“Son niños de cinco años que descubrieron la verdad en un aeropuerto porque no pudiste controlarte.”
“Lo sé. Lo siento.”
Antes, esa disculpa lo habría significado todo. Ahora parecía insignificante.
“Necesitan tiempo”, dijo Emma.
“No pido que me los quiten. Pido entender.”
Finalmente, ella accedió a reunirse con él al día siguiente en un parque público. Una hora. Sin abogados. Sin seguridad. Sin Marissa.
—Marissa ya no trabaja para mí —dijo Blake con frialdad.
Emma se quedó paralizada.
Había revisado los registros de seguridad archivados. Emma, en efecto, había ido a su oficina cinco años antes. Se quedó diecisiete minutos antes de que los guardias la sacaran por orden de Marissa. Sus llamadas habían sido desviadas. Sus correos electrónicos filtrados. Sus cartas destruidas.
—Te lo dije —susurró Emma.
—Lo sé —dijo Blake, y esas dos palabras tuvieron más peso que cualquier disculpa.
Luego preguntó por Daniel Reyes, el hombre que él creía que era el amante de Emma.
—Él no era mi amante —dijo Emma—. Era un asesor genético.
La enfermedad neurológica de su madre podría haber sido hereditaria. Emma se había sometido a pruebas antes de intentar concebir. Los mensajes que Blake encontró eran sobre citas médicas y resultados.

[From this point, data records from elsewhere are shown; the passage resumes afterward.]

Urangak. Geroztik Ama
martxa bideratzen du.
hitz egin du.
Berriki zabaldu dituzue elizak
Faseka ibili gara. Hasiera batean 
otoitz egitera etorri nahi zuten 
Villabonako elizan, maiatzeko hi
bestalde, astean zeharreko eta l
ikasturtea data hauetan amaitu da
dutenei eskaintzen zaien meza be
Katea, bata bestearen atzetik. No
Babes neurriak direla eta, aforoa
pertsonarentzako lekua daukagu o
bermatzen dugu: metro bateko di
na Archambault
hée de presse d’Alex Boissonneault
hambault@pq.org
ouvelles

—Nunca me dejaste explicarme —dijo ella.
Había visto frases como «Todavía no puedo decírselo a Blake» y había supuesto una traición. Pero la verdad era el miedo. Emma temía ser portadora de un marcador genético peligroso.
—Los resultados fueron negativos —le dijo—. Iba a contártelo esa noche. Compré zapatos de bebé. La caja azul que está sobre la mesa.

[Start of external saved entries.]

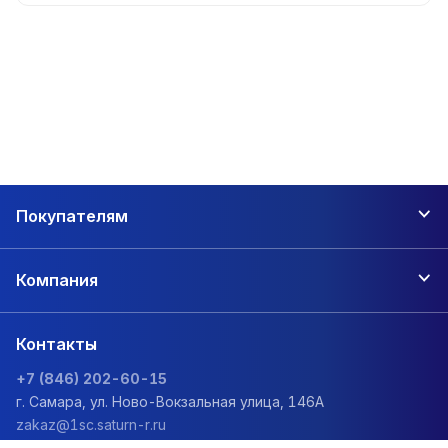
Покупателям
Компания
Контакты
+7 (846) 202-60-15
г. Самара, ул. Ново-Вокзальная улица, 146А
zakaz@1sc.saturn-r.ru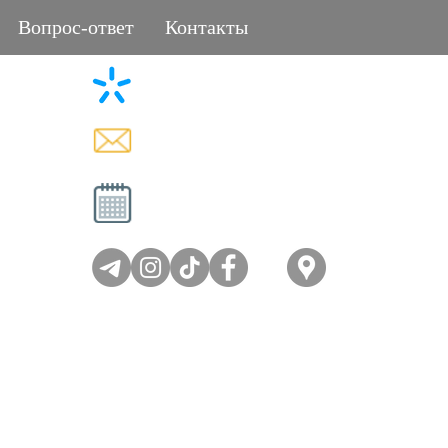
Вопрос-ответ
Контакты
+38 (096) 11-44-111
L
memorial.kor@gmail.com
Вт - Сб: 08:00-17:00
Вс - Пн: выходной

Blake susurró: “Lo tiré a la basura”.
“Lo sé.”
Al día siguiente, Blake llegó al parque sin séquito, vistiendo un suéter azul marino y cargando tres pequeñas bolsas de una juguetería. Parecía nervioso.
Ethan se acercó primero. “¿Qué hay en las bolsas?”
“Libros”, dijo Blake. “Y una disculpa”.
Oliver entrecerró los ojos. “¿Sabes cómo disculparte?”
“Estoy aprendiendo.”
Blake se agachó con cuidado, dándoles espacio.
—Soy Blake —dijo—. Sé que aprendiste algo importante ayer. Lamento que haya sucedido así. No te conocía, pero debí haberle hecho caso a tu madre.
Oliver lo observó. “¿Eres nuestro padre?”
“Sí.”
“¿Quieres serlo?”
La voz de Blake se quebró. “Más de lo que puedo explicar”.
Noah susurró: “¿Vas a hacer llorar a mamá?”
Blake miró a Emma, y luego a él mismo. “No. No fue a propósito.”
Durante la siguiente hora, los chicos lo interrogaron con brutal franqueza. ¿Tenía escaleras? ¿Comía cereales? ¿Sabía hacer panqueques? Él escuchó cada pregunta como si fuera más importante que cualquier negocio de su vida.